-------- EXTRACTED RECORDS --------
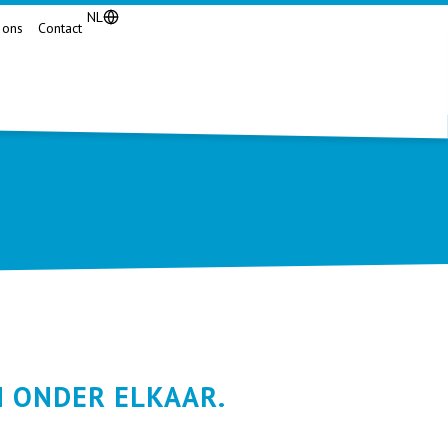
NL
 ons
Contact
N ONDER ELKAAR.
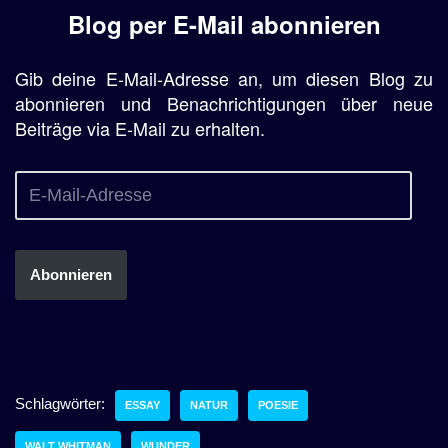
Blog per E-Mail abonnieren
Gib deine E-Mail-Adresse an, um diesen Blog zu
abonnieren und Benachrichtigungen über neue
Beiträge via E-Mail zu erhalten.
Abonnieren
Schlagwörter:
ESSAY
NATUR
POESIE
WALT WHITMAN
WUNDER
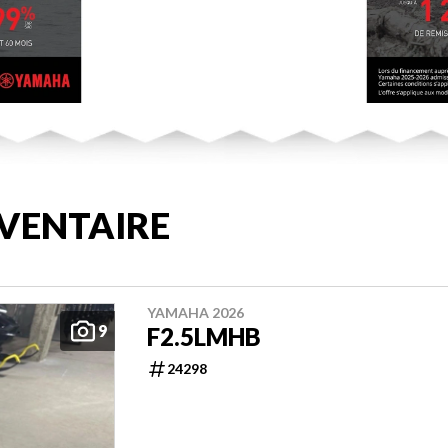
VENTAIRE
YAMAHA 2026
9
F2.5LMHB
24298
--------
Count up the lines of the listing where "Mail" occurs, and answer with that number only.

3